_WHAT TO DO:_
Output the entries in full and verbatim, pictures omitted.

_AVAILABLE DATA:_
□ □ □ □ □ □ □
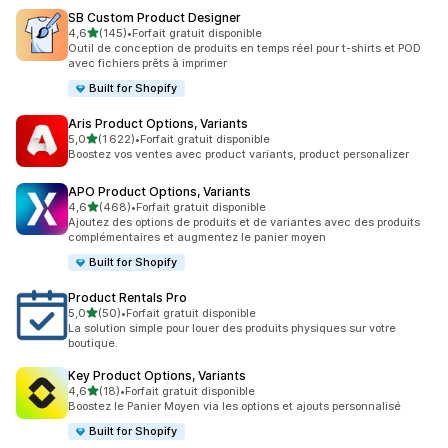
SB Custom Product Designer
étoile(s) sur 5
4,6
(145)
•
Forfait gratuit disponible
145 avis au total
Outil de conception de produits en temps réel pour t-shirts et POD
avec fichiers prêts à imprimer
Built for Shopify
Aris Product Options, Variants
étoile(s) sur 5
5,0
(1 622)
•
Forfait gratuit disponible
1622 avis au total
Boostez vos ventes avec product variants, product personalizer
APO Product Options, Variants
étoile(s) sur 5
4,6
(468)
•
Forfait gratuit disponible
468 avis au total
Ajoutez des options de produits et de variantes avec des produits
complémentaires et augmentez le panier moyen
Built for Shopify
Product Rentals Pro
étoile(s) sur 5
5,0
(50)
•
Forfait gratuit disponible
50 avis au total
La solution simple pour louer des produits physiques sur votre
boutique.
Key Product Options, Variants
étoile(s) sur 5
4,6
(18)
•
Forfait gratuit disponible
18 avis au total
Boostez le Panier Moyen via les options et ajouts personnalisé
Built for Shopify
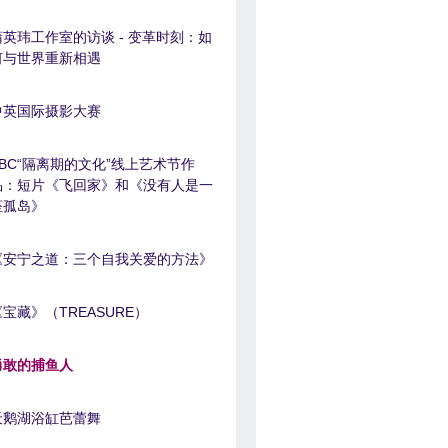
蒲英玮工作室的访谈 - 变革时刻：如
何与世界重新相遇
中英国际摄影大赛
BBC“隔离期的文化”线上艺术节作
品：短片《飞回家》和《没有人是一
座孤岛》
《安宁之道：三个自我关爱的方法》
《宝藏》（TREASURE）
勇敢的捕鱼人
天鹅湖浴缸芭蕾舞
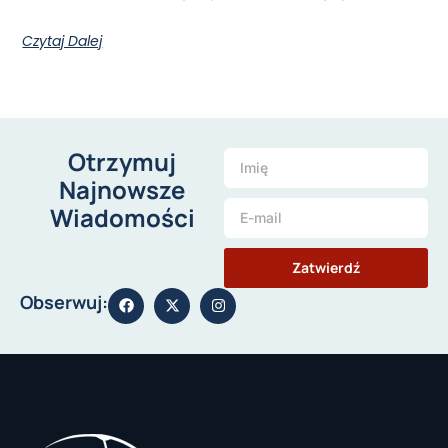
Czytaj Dalej
Otrzymuj
Najnowsze
Wiadomości
Zatwierdź
Obserwuj:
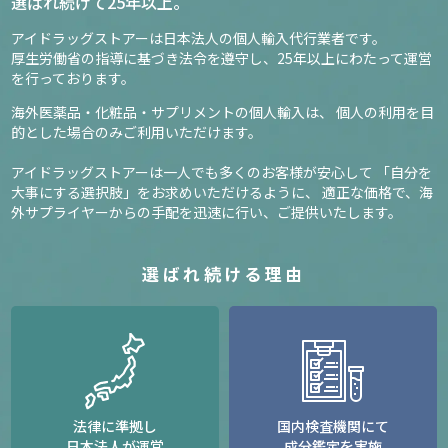
選ばれ続けて25年以上。
アイドラッグストアーは日本法人の個人輸入代行業者です。
厚生労働省の指導に基づき法令を遵守し、
25年以上にわたって運営
を行っております。
海外医薬品・化粧品・サプリメントの個人輸入は、
個人の利用を目
的とした場合のみご利用いただけます。
アイドラッグストアーは一人でも多くのお客様が安心して
「自分を
大事にする選択肢」をお求めいただけるように、
適正な価格で、海
外サプライヤーからの手配を迅速に行い、ご提供いたします。
選ばれ続ける理由
法律に準拠し
国内検査機関にて
日本法人が運営
成分鑑定を実施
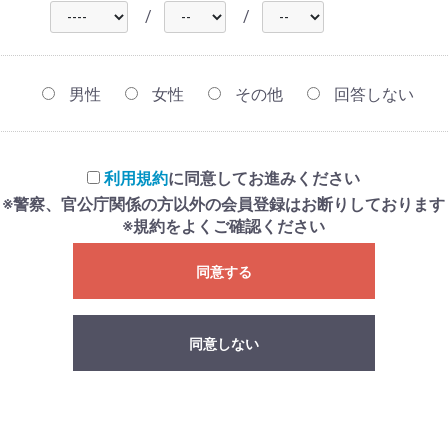
/
/
男性
女性
その他
回答しない
利用規約
に同意してお進みください
※警察、官公庁関係の方以外の会員登録はお断りしております
※規約をよくご確認ください
同意する
同意しない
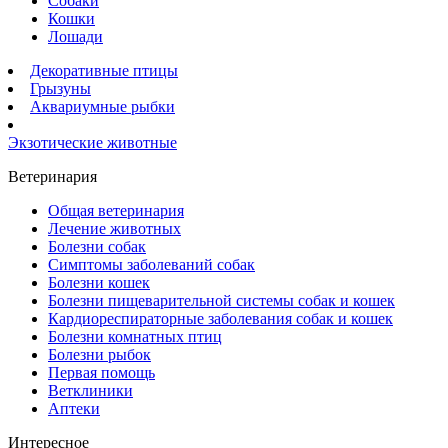
Собаки
Кошки
Лошади
Декоративные птицы
Грызуны
Аквариумные рыбки
Экзотические животные
Ветеринария
Общая ветеринария
Лечение животных
Болезни собак
Симптомы заболеваний собак
Болезни кошек
Болезни пищеварительной системы собак и кошек
Кардиореспираторные заболевания собак и кошек
Болезни комнатных птиц
Болезни рыбок
Первая помощь
Ветклиники
Аптеки
Интересное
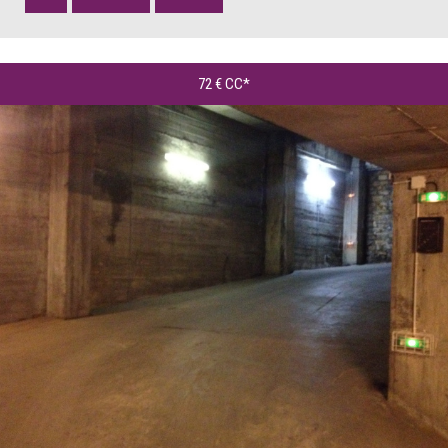
72 €
CC*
□ □ □ □ □ □ □
_OUTPUT BELOW:_
SB Custom Product Designer
étoile(s) sur 5
4,6
(145)
•
Forfait gratuit disponible
145 avis au total
Outil de conception de produits en temps réel pour t-shirts et POD
avec fichiers prêts à imprimer
Built for Shopify
Aris Product Options, Variants
étoile(s) sur 5
5,0
(1 622)
•
Forfait gratuit disponible
1622 avis au total
Boostez vos ventes avec product variants, product personalizer
APO Product Options, Variants
étoile(s) sur 5
4,6
(468)
•
Forfait gratuit disponible
468 avis au total
Ajoutez des options de produits et de variantes avec des produits
complémentaires et augmentez le panier moyen
Built for Shopify
Product Rentals Pro
étoile(s) sur 5
5,0
(50)
•
Forfait gratuit disponible
50 avis au total
La solution simple pour louer des produits physiques sur votre
boutique.
Key Product Options, Variants
étoile(s) sur 5
4,6
(18)
•
Forfait gratuit disponible
18 avis au total
Boostez le Panier Moyen via les options et ajouts personnalisé
Built for Shopify
蒲英玮工作室的访谈 - 变革时刻：如
何与世界重新相遇
中英国际摄影大赛
BBC“隔离期的文化”线上艺术节作
品：短片《飞回家》和《没有人是一
座孤岛》
《安宁之道：三个自我关爱的方法》
《宝藏》（TREASURE）
勇敢的捕鱼人
天鹅湖浴缸芭蕾舞
Czytaj Dalej
Otrzymuj
Najnowsze
Wiadomości
Zatwierdź
Obserwuj:
選ばれ続けて25年以上。
アイドラッグストアーは日本法人の個人輸入代行業者です。
厚生労働省の指導に基づき法令を遵守し、
25年以上にわたって運営
を行っております。
海外医薬品・化粧品・サプリメントの個人輸入は、
個人の利用を目
的とした場合のみご利用いただけます。
アイドラッグストアーは一人でも多くのお客様が安心して
「自分を
大事にする選択肢」をお求めいただけるように、
適正な価格で、海
外サプライヤーからの手配を迅速に行い、ご提供いたします。
選ばれ続ける理由
法律に準拠し
国内検査機関にて
日本法人が運営
成分鑑定を実施
/
/
男性
女性
その他
回答しない
利用規約
に同意してお進みください
※警察、官公庁関係の方以外の会員登録はお断りしております
※規約をよくご確認ください
同意する
同意しない
Собаки
Кошки
Лошади
Декоративные птицы
Грызуны
Аквариумные рыбки
Экзотические животные
Ветеринария
Общая ветеринария
Лечение животных
Болезни собак
Симптомы заболеваний собак
Болезни кошек
Болезни пищеварительной системы собак и кошек
Кардиореспираторные заболевания собак и кошек
Болезни комнатных птиц
Болезни рыбок
Первая помощь
Ветклиники
Аптеки
Интересное
72 €
CC*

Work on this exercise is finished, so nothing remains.